● **Assignment**
Take from the records below each line that holds "status".
═══ Available data ═══
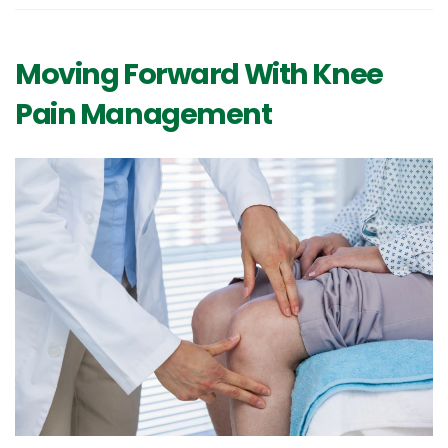
Moving Forward With Knee
Pain Management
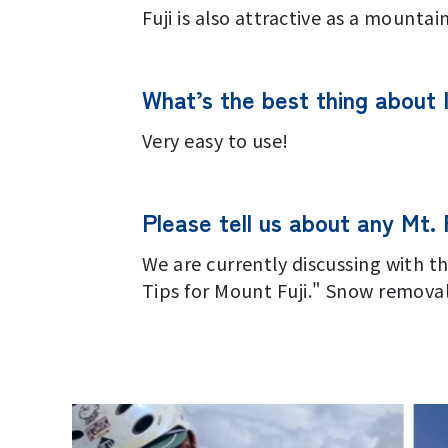
Fuji is also attractive as a mountain
What’s the best thing about 
Very easy to use!
Please tell us about any Mt. F
We are currently discussing with t
Tips for Mount Fuji." Snow removal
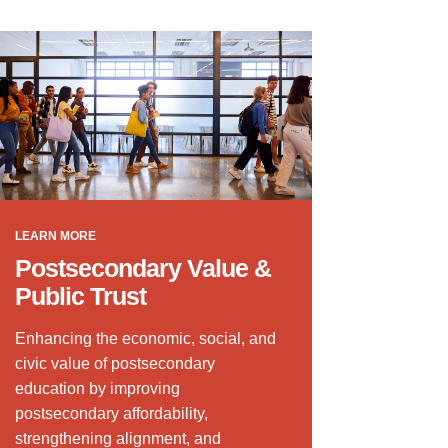
LEARN MORE
Postsecondary Value &
Public Trust
Enhancing the economic, social, and
civic value of postsecondary
education by improving
postsecondary affordability,
strengthening alignment, and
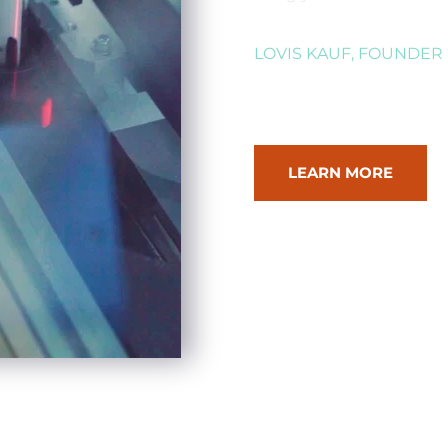
LOVIS KAUF, FOUNDER
LEARN MORE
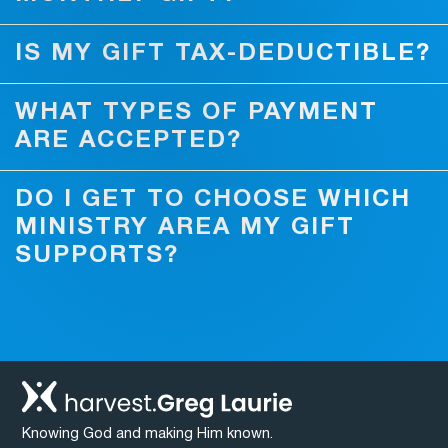
IS MY GIFT TAX-DEDUCTIBLE?
WHAT TYPES OF PAYMENT
ARE ACCEPTED?
DO I GET TO CHOOSE WHICH
MINISTRY AREA MY GIFT
SUPPORTS?
Knowing God and making Him known.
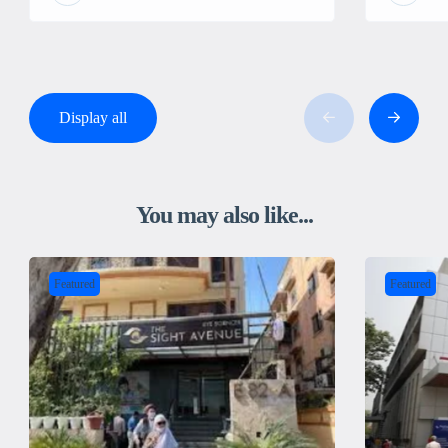
Display all
You may also like...
Featured
Featured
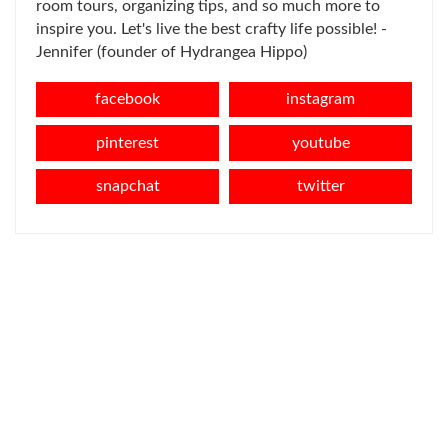
room tours, organizing tips, and so much more to
inspire you. Let's live the best crafty life possible! -
Jennifer (founder of Hydrangea Hippo)
facebook
instagram
pinterest
youtube
snapchat
twitter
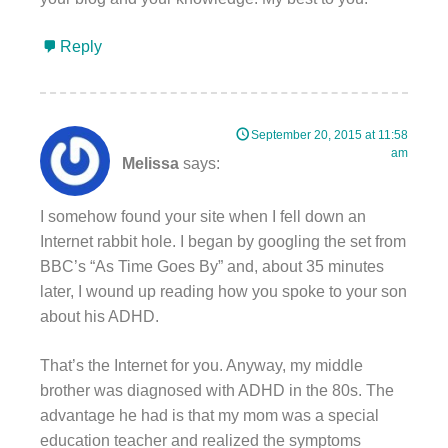
Reply
September 20, 2015 at 11:58
am
Melissa
says:
I somehow found your site when I fell down an
Internet rabbit hole. I began by googling the set from
BBC’s “As Time Goes By” and, about 35 minutes
later, I wound up reading how you spoke to your son
about his ADHD.
That’s the Internet for you. Anyway, my middle
brother was diagnosed with ADHD in the 80s. The
advantage he had is that my mom was a special
education teacher and realized the symptoms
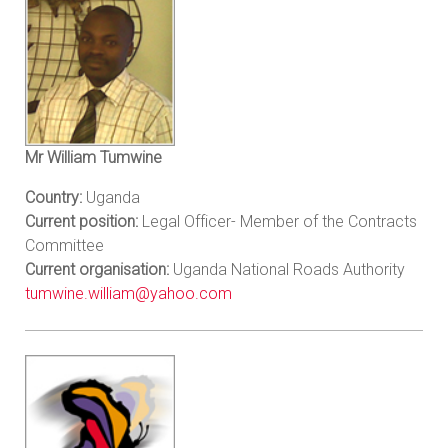
Mr William Tumwine
Country:
Uganda
Current position:
Legal Officer- Member of the Contracts
Committee
Current organisation:
Uganda National Roads Authority
tumwine.william@yahoo.com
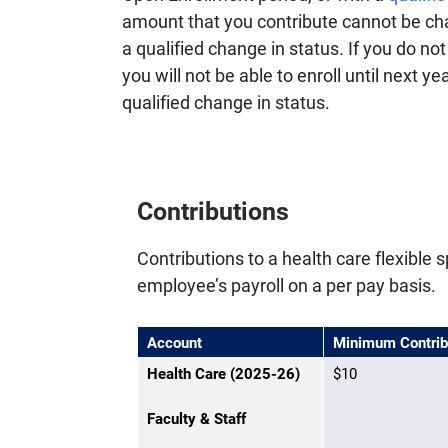
amount that you contribute cannot be ch
a qualified change in status. If you do no
you will not be able to enroll until next 
qualified change in status.
Contributions
Contributions to a health care flexibl
employee’s payroll on a per pay basis.
Account
Minimum Contrib
Health Care (2025-26)
$10
Faculty & Staff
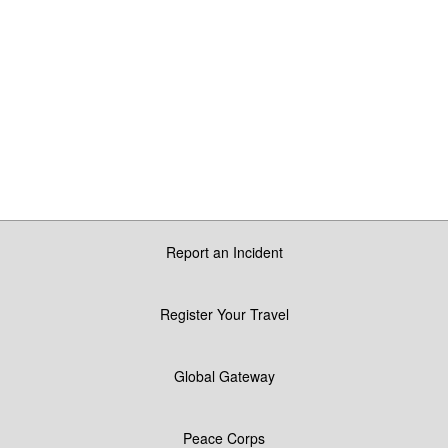
Report an Incident
Register Your Travel
Global Gateway
Peace Corps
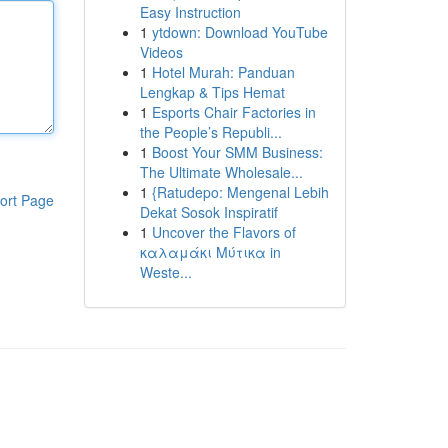
Easy Instruction
1
ytdown: Download YouTube
Videos
1
Hotel Murah: Panduan
Lengkap & Tips Hemat
1
Esports Chair Factories in
the People’s Republi...
1
Boost Your SMM Business:
The Ultimate Wholesale...
1
{Ratudepo: Mengenal Lebih
ort Page
Dekat Sosok Inspiratif
1
Uncover the Flavors of
καλαμάκι Μύτικα in
Weste...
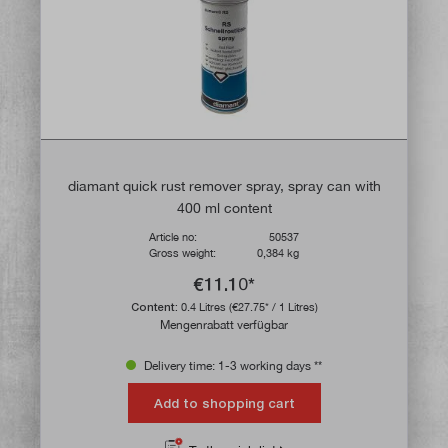
diamant quick rust remover spray, spray can with
400 ml content
Article no:
50537
Gross weight:
0,384 kg
€11.10*
Content:
0.4 Litres
(€27.75* / 1 Litres)
Mengenrabatt verfügbar
Delivery time: 1-3 working days **
Add to shopping cart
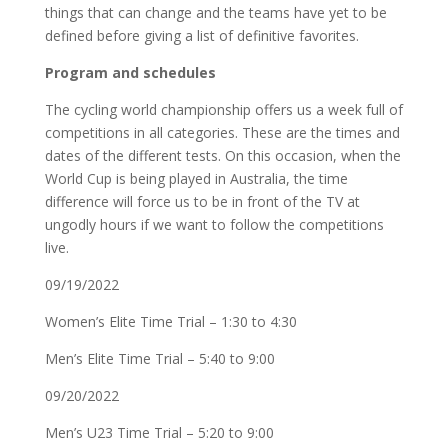
things that can change and the teams have yet to be
defined before giving a list of definitive favorites.
Program and schedules
The cycling world championship offers us a week full of
competitions in all categories. These are the times and
dates of the different tests. On this occasion, when the
World Cup is being played in Australia, the time
difference will force us to be in front of the TV at
ungodly hours if we want to follow the competitions
live.
09/19/2022
Women’s Elite Time Trial – 1:30 to 4:30
Men’s Elite Time Trial – 5:40 to 9:00
09/20/2022
Men’s U23 Time Trial – 5:20 to 9:00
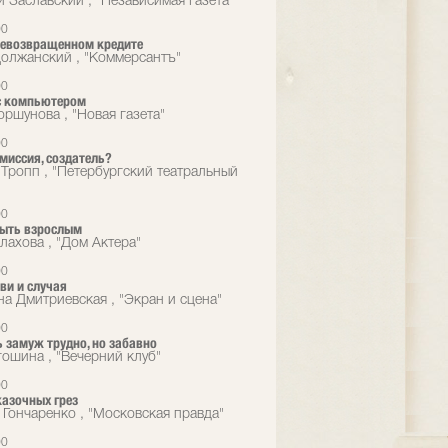
й Заславский , "Независимая газета"
00
невозвращенном кредите
олжанский , "Коммерсантъ"
00
с компьютером
оршунова , "Новая газета"
00
омиссия, создатель?
 Тропп , "Петербургский театральный
00
быть взрослым
лахова , "Дом Актера"
00
ви и случая
на Дмитриевская , "Экран и сцена"
00
 замуж трудно, но забавно
гошина , "Вечерний клуб"
00
казочных грез
 Гончаренко , "Московская правда"
00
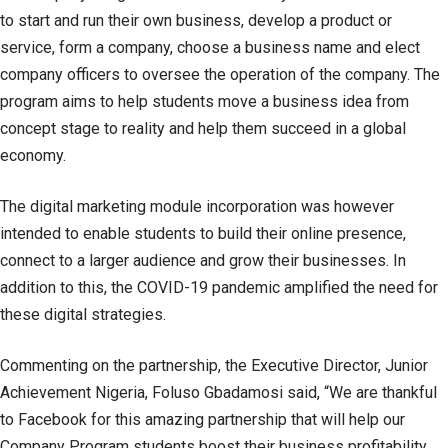
to start and run their own business, develop a product or
service, form a company, choose a business name and elect
company officers to oversee the operation of the company. The
program aims to help students move a business idea from
concept stage to reality and help them succeed in a global
economy.
The digital marketing module incorporation was however
intended to enable students to build their online presence,
connect to a larger audience and grow their businesses. In
addition to this, the COVID-19 pandemic amplified the need for
these digital strategies.
Commenting on the partnership, the Executive Director, Junior
Achievement Nigeria, Foluso Gbadamosi said, “We are thankful
to Facebook for this amazing partnership that will help our
Company Program students boost their business profitability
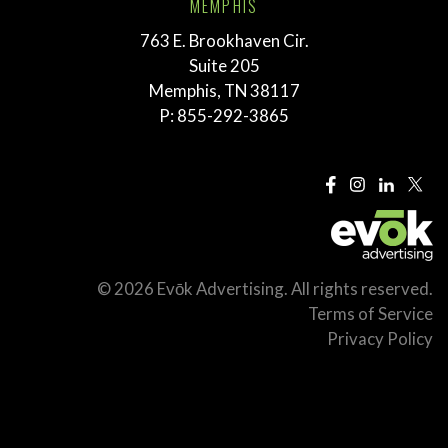
MEMPHIS
763 E. Brookhaven Cir.
Suite 205
Memphis, TN 38117
P:
855-292-3865
© 2026 Evōk Advertising. All rights reserved.
Terms of Service
Privacy Policy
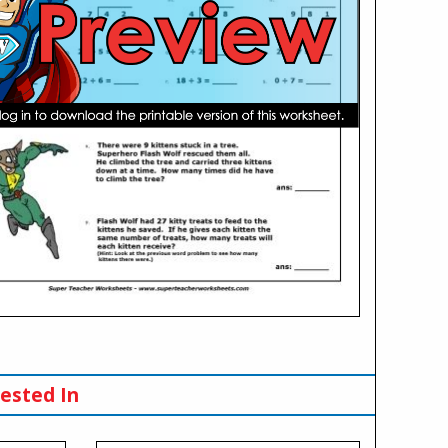
ested In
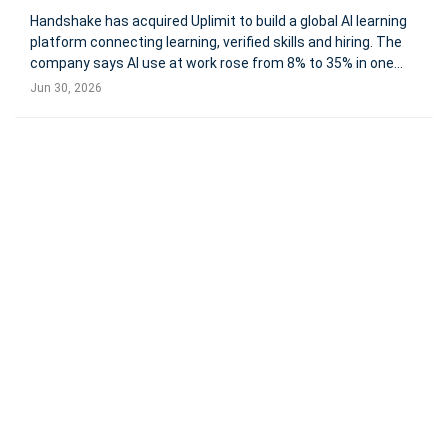
Handshake has acquired Uplimit to build a global AI learning
platform connecting learning, verified skills and hiring. The
company says AI use at work rose from 8% to 35% in one
year, while only 28% of students report meaningful AI
Jun 30, 2026
integration in their programs. Handshake has acquired
Uplimit,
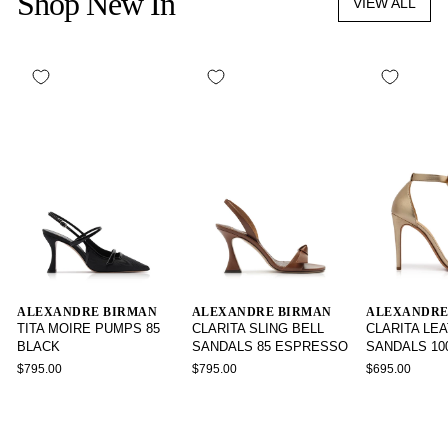
Shop New In
VIEW ALL
ALEXANDRE BIRMAN
ALEXANDRE BIRMAN
ALEXANDRE
TITA MOIRE PUMPS 85
CLARITA SLING BELL
CLARITA LE
BLACK
SANDALS 85 ESPRESSO
SANDALS 10
$795.00
$795.00
$695.00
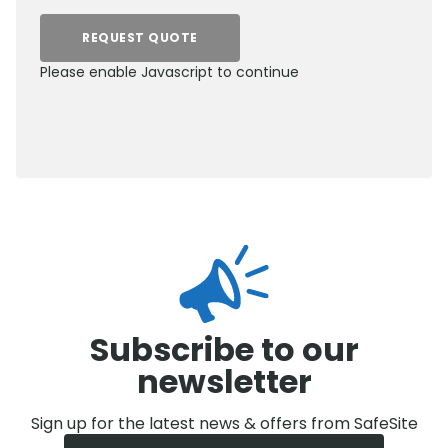
REQUEST QUOTE
Please enable Javascript to continue
0800 012 5352
Subscribe to our
newsletter
Sign up for the latest news & offers from SafeSite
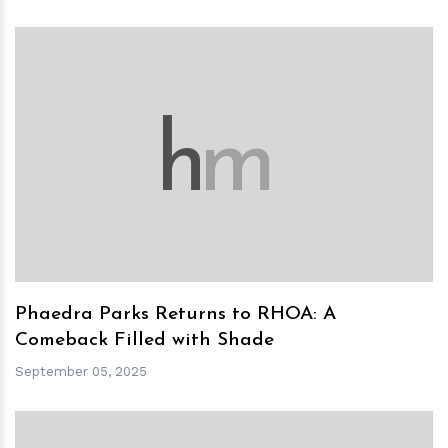
h
m
Phaedra Parks Returns to RHOA: A
Comeback Filled with Shade
September 05, 2025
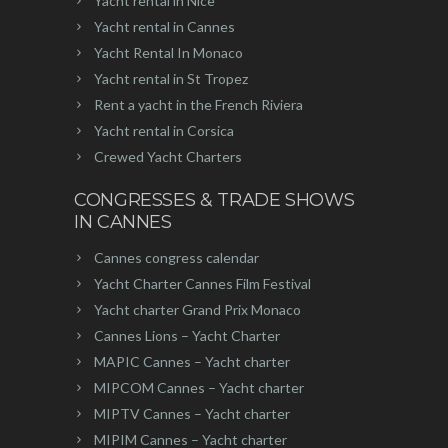
Yacht rental in Nice
Yacht rental in Cannes
Yacht Rental In Monaco
Yacht rental in St Tropez
Rent a yacht in the French Riviera
Yacht rental in Corsica
Crewed Yacht Charters
CONGRESSES & TRADE SHOWS
IN CANNES
Cannes congress calendar
Yacht Charter Cannes Film Festival
Yacht charter Grand Prix Monaco
Cannes Lions – Yacht Charter
MAPIC Cannes – Yacht charter
MIPCOM Cannes – Yacht charter
MIPTV Cannes – Yacht charter
MIPIM Cannes – Yacht charter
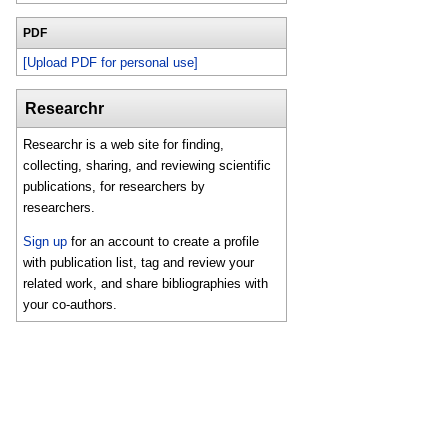
PDF
[Upload PDF for personal use]
Researchr
Researchr is a web site for finding,
collecting, sharing, and reviewing scientific
publications, for researchers by
researchers.
Sign up
for an account to create a profile
with publication list, tag and review your
related work, and share bibliographies with
your co-authors.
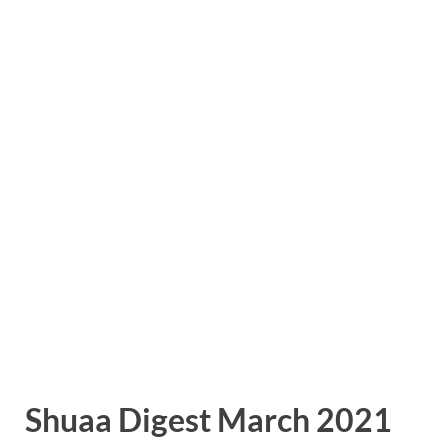
Shuaa Digest March 2021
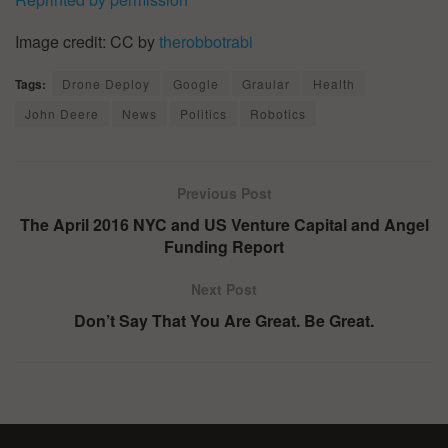
Image credit: CC by
therobbotrabi
Tags:
Drone Deploy
Google
Graular
Health
John Deere
News
Politics
Robotics
Previous Post
The April 2016 NYC and US Venture Capital and Angel
Funding Report
Next Post
Don’t Say That You Are Great. Be Great.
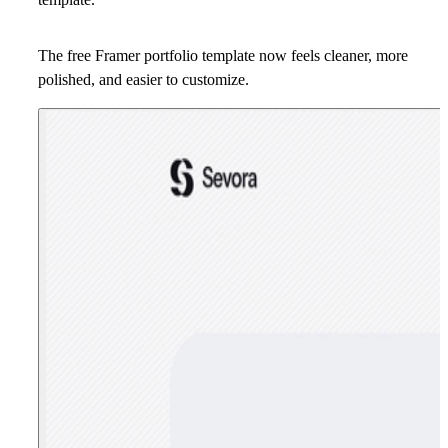
The free Framer portfolio template now feels cleaner, more
polished, and easier to customize.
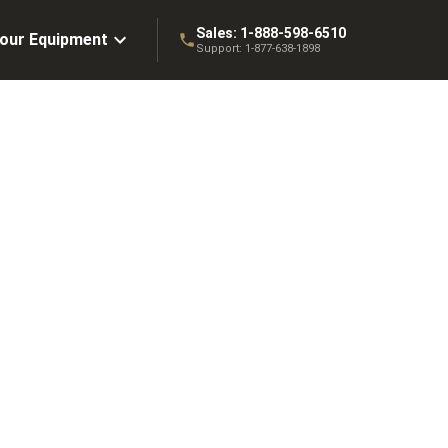
Sales:
1-888-598-6510
Your Equipment
Support:
1-877-638-1898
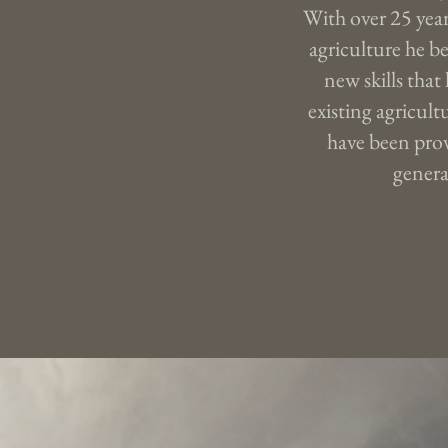
With over 25 year
agriculture he be
new skills that
existing agricultu
have been prov
genera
═══
● **Problem solution**
a qualified change in status. If you do no
qualified change in status.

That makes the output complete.